En este contexto de crisis vitivinícola, adquieren relevancia las iniciativas que llevan tiempo promoviendo la diversificación productiva de la uva. La champagnera de Pocito Miguel Más, por ejemplo, ofrece mermeladas, confituras, y jugo concentrado de uva para la venta al público. Desde hace algunos años, Naturel Gourmet, de Chimbas, produce mermeladas endulzadas con jugo concentrado de uva, sin conservantes y aptas para diabéticos. La firma Mupay, con más de 60 años de trayectoria en la provincia, tiene entre sus productos insignia el arrope de uva. Sin embargo, hasta ahora, ninguno de esos productos ha logrado consolidar un nivel de demanda interna o externa que permita a los fabricantes dar un salto en la escala de producción.

Crecer junto a la vid
Adriana Polizzotto se enamoró de la uva desde muy joven. Su madre, con una sólida experiencia y trayectoria gastronómica, la acercó al mundo de los dulces y las conservas, así como también al turismo local y el amor por los paisajes y productos regionales. Su experiencia como guía turística la hizo darse cuenta que el monopolio del vino en la industrialización de la uva dejaba fuera de la experiencia gastronómica local a un gran público (niños, embarazadas y personas que no pueden o desean consumir alcohol). Años después, ese conocimiento y la añoranza de sabores de su infancia –como el api con arrope que cocinaba su abuela–, dieron origen a un proyecto que transformó su vida y, de a poco, la de muchos sanjuaninos: UVApan.
Bajo este nombre, que registró como marca propia en 2011, Adriana empezó a experimentar diferentes productos analcohólicos derivados de la uva cereza, la variedad tinta más cultivada en la provincia. Desarrolló pan sólido de uva o dulce de corte, como el de membrillo o batata, con los mismos azúcares de la fruta. También llegó a producir más de ocho variedades de mermelada de uva con las distintas cepas sanjuaninas: torrontés, sultanina, moscatel y bonarda, entre otras. Jugos de uva, bombones de pulpa de uva, alfajores de uva y anís, y un sinfín de propuestas que fueron surgiendo de la interacción y el intercambio de recetas con productores locales. Como persona que creció escuchando las quejas de los productores de uva por el precio de la cosecha, encontró una misión personal en contribuir a la diversificación productiva de la uva.

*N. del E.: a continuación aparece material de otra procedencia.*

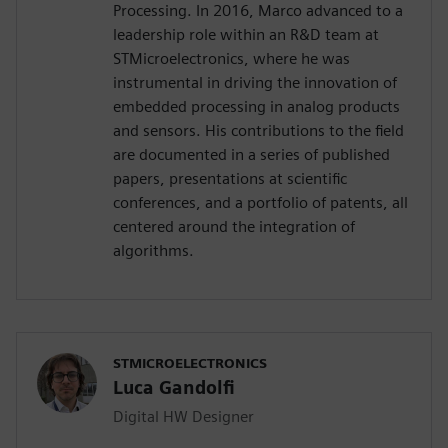
Processing. In 2016, Marco advanced to a
leadership role within an R&D team at
STMicroelectronics, where he was
instrumental in driving the innovation of
embedded processing in analog products
and sensors. His contributions to the field
are documented in a series of published
papers, presentations at scientific
conferences, and a portfolio of patents, all
centered around the integration of
algorithms.
STMICROELECTRONICS
Luca Gandolfi
Digital HW Designer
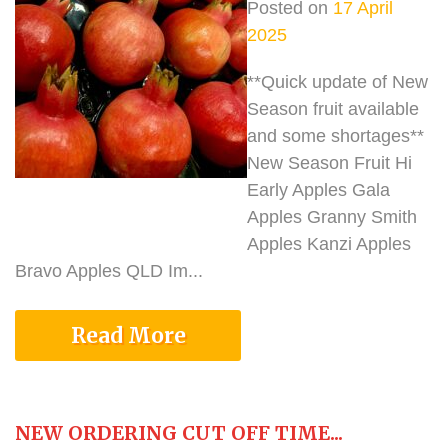
Posted on
17 April
2025
**Quick update of New
Season fruit available
and some shortages**
New Season Fruit Hi
Early Apples Gala
Apples Granny Smith
Apples Kanzi Apples
Bravo Apples QLD Im...
Read More
NEW ORDERING CUT OFF TIME...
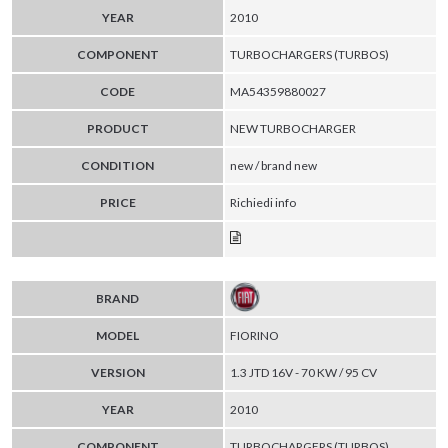
YEAR
2010
COMPONENT
TURBOCHARGERS (TURBOS)
CODE
MA54359880027
PRODUCT
NEW TURBOCHARGER
CONDITION
new / brand new
PRICE
Richiedi info
BRAND
MODEL
FIORINO
VERSION
1.3 JTD 16V - 70 KW / 95 CV
YEAR
2010
COMPONENT
TURBOCHARGERS (TURBOS)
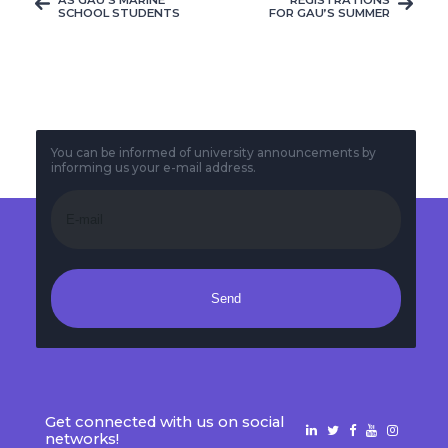
SCHOOL STUDENTS
FOR GAU’S SUMMER
VISITED THE HIGH
CAMP BEFORE
SCHOOLS THEY
STARTING
GRADUATED FROM,
UNIVERSITY IS STILL
THEY EXPLAINED
CARRYING ON
THE UNIVERSITY ...
You can be informed of university announcements by
informing us your e-mail address.
Send
Get connected with us on social
networks!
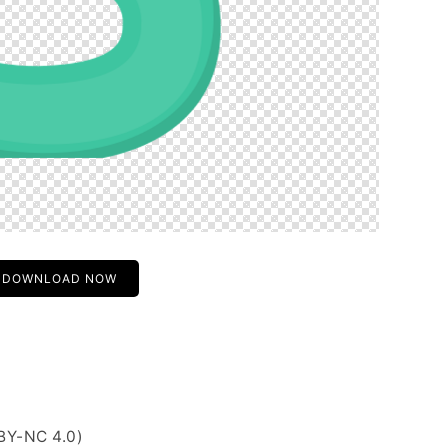
DOWNLOAD NOW
BY-NC 4.0)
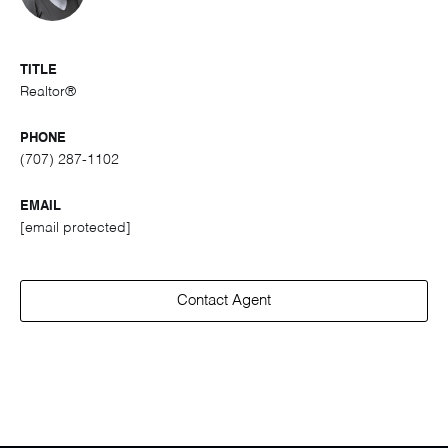
TITLE
Realtor®
PHONE
(707) 287-1102
EMAIL
[email protected]
Contact Agent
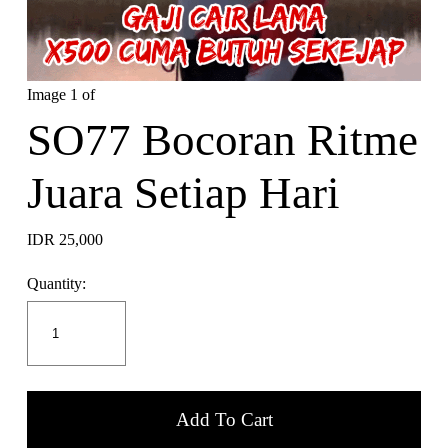
Image 1 of
SO77 Bocoran Ritme
Juara Setiap Hari
IDR 25,000
Quantity:
Add To Cart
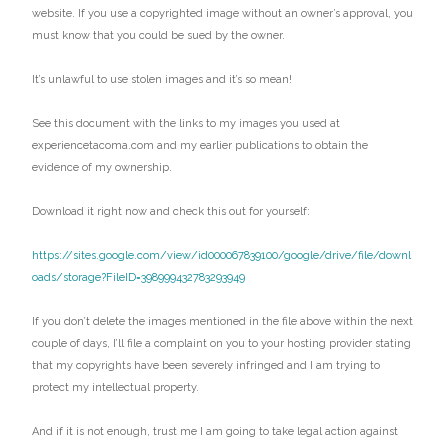
website. If you use a copyrighted image without an owner’s approval, you
must know that you could be sued by the owner.
It’s unlawful to use stolen images and it’s so mean!
See this document with the links to my images you used at
experiencetacoma.com and my earlier publications to obtain the
evidence of my ownership.
Download it right now and check this out for yourself:
https://sites.google.com/view/id000067839100/google/drive/file/downl
oads/storage?FileID=398999432783293949
If you don’t delete the images mentioned in the file above within the next
couple of days, I’ll file a complaint on you to your hosting provider stating
that my copyrights have been severely infringed and I am trying to
protect my intellectual property.
And if it is not enough, trust me I am going to take legal action against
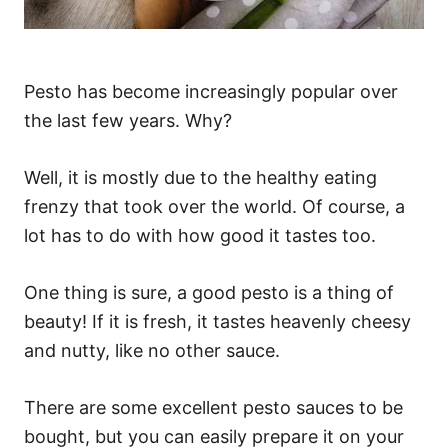
Pesto has become increasingly popular over
the last few years. Why?
Well, it is mostly due to the healthy eating
frenzy that took over the world. Of course, a
lot has to do with how good it tastes too.
One thing is sure, a good pesto is a thing of
beauty! If it is fresh, it tastes heavenly cheesy
and nutty, like no other sauce.
There are some excellent pesto sauces to be
bought, but you can easily prepare it on your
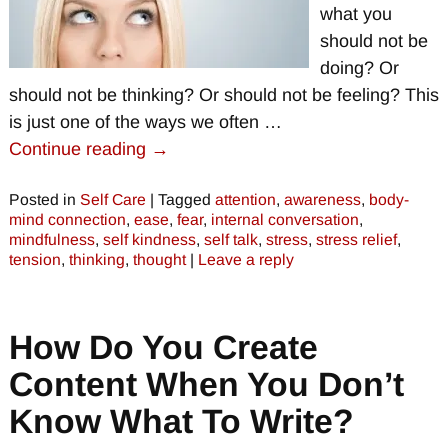
what you
should not be
doing? Or
should not be thinking? Or should not be feeling? This
is just one of the ways we often
…
Continue reading →
Posted in
Self Care
|
Tagged
attention
,
awareness
,
body-
mind connection
,
ease
,
fear
,
internal conversation
,
mindfulness
,
self kindness
,
self talk
,
stress
,
stress relief
,
tension
,
thinking
,
thought
|
Leave a reply
How Do You Create
Content When You Don’t
Know What To Write?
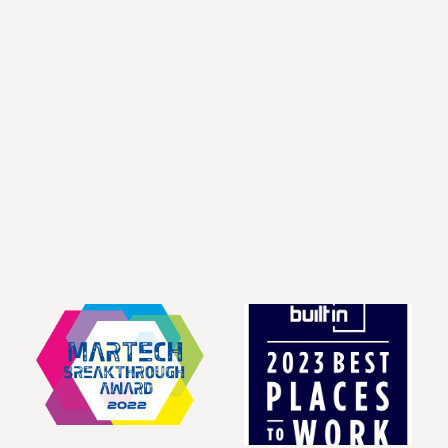
Co-Founder and Chief 
Co-Founder & Chief 
Executive Officer
Technology Officer
LinkedIn
LinkedIn
Keith Kirk
Craig Whitmer
Chief Financial Officer
Chief Revenue Officer
LinkedIn
LinkedIn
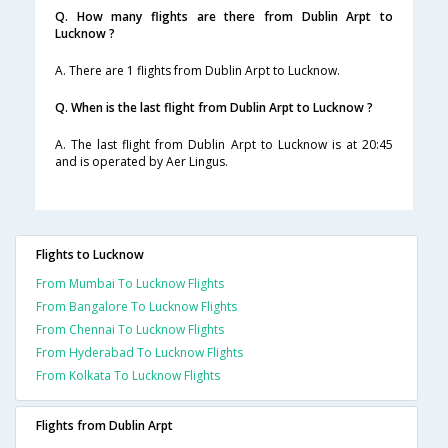
Q. How many flights are there from Dublin Arpt to
Lucknow ?
A. There are 1 flights from Dublin Arpt to Lucknow.
Q. When is the last flight from Dublin Arpt to Lucknow ?
A. The last flight from Dublin Arpt to Lucknow is at 20:45
and is operated by Aer Lingus.
Flights to Lucknow
From Mumbai To Lucknow Flights
From Bangalore To Lucknow Flights
From Chennai To Lucknow Flights
From Hyderabad To Lucknow Flights
From Kolkata To Lucknow Flights
Flights from Dublin Arpt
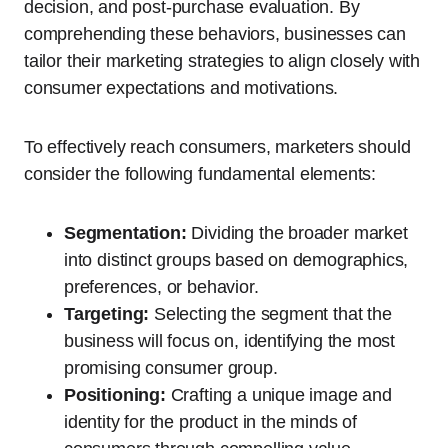
decision, and post-purchase evaluation. By
comprehending these behaviors, businesses can
tailor their marketing strategies to align closely with
consumer expectations and motivations.
To effectively reach consumers, marketers should
consider the following fundamental elements:
Segmentation:
Dividing the broader market
into distinct groups based on demographics,
preferences, or behavior.
Targeting:
Selecting the segment that the
business will focus on, identifying the most
promising consumer group.
Positioning:
Crafting a unique image and
identity for the product in the minds of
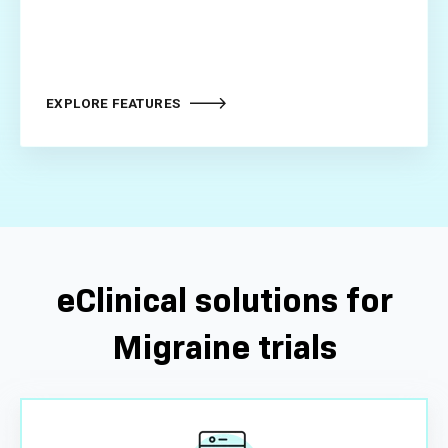
EXPLORE FEATURES
eClinical solutions for
Migraine trials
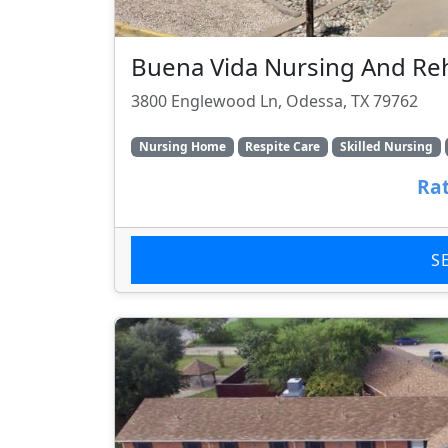
Buena Vida Nursing And R
3800 Englewood Ln, Odessa, TX 79762
Nursing Home
Respite Care
Skilled Nursing
Rat
S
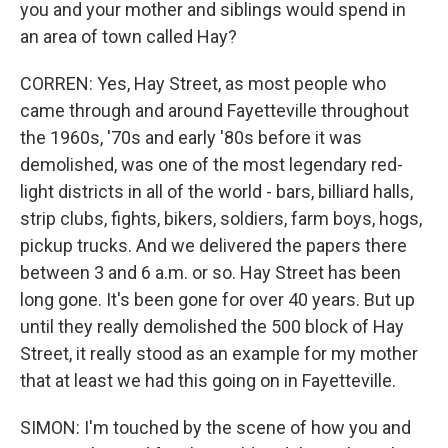
you and your mother and siblings would spend in
an area of town called Hay?
CORREN: Yes, Hay Street, as most people who
came through and around Fayetteville throughout
the 1960s, '70s and early '80s before it was
demolished, was one of the most legendary red-
light districts in all of the world - bars, billiard halls,
strip clubs, fights, bikers, soldiers, farm boys, hogs,
pickup trucks. And we delivered the papers there
between 3 and 6 a.m. or so. Hay Street has been
long gone. It's been gone for over 40 years. But up
until they really demolished the 500 block of Hay
Street, it really stood as an example for my mother
that at least we had this going on in Fayetteville.
SIMON: I'm touched by the scene of how you and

Su producto insignia es el arrope, un derivado de la uva que se obtiene caramelizando el mosto. Este alimento ancestral, tan común en la mesa de muchos sanjuaninos de la generación de nuestros abuelos, con el tiempo ha perdido presencia como insumo de la gastronomía local. Adriana se propuso revertir esa situación y contribuir, desde la producción propia y la militancia gastronómica, a la preservación del sabor del arrope. Es por eso que durante la pandemia, aprovechando que su pequeña fábrica tuvo que parar su actividad, escribió “El libro del arrope de uva”.
El libro es una suerte de recetario colectivo, una recopilación de recetas dulces y saladas que utilizan arrope de uva como ingrediente estrella. Es, también, una antología de saberes y tradiciones familiares que constituyen un legado invaluable de conocimiento e identidad cultural sanjuanina. Como Adriana, muchos sanjuaninos podrán encontrar en sus páginas recetas con sabor a infancia y hogar. También encontrarán, al final del mismo, algunas hojas en blanco dispuestas con el propósito de que el libro sea un recetario en construcción.
En resumen, el futuro de la viticultura sanjuanina no parece residir en aferrarse obstinadamente al pasado o resignar las hectáreas que moldearon su historia. La clave está en ser capaces de reinventar el uso de sus frutos. Entre la escala industrial del mosto e iniciativas artesanales que rescatan sabores ancestrales como el arrope, la uva demuestra que sigue siendo un pilar vivo de identidad y sustento. El verdadero desafío será garantizar un precio justo para el productor y consolidar políticas públicas que transformen esta tradición en una economía sostenible, asegurando que las próximas generaciones puedan encontrar en la tierra un legado con futuro.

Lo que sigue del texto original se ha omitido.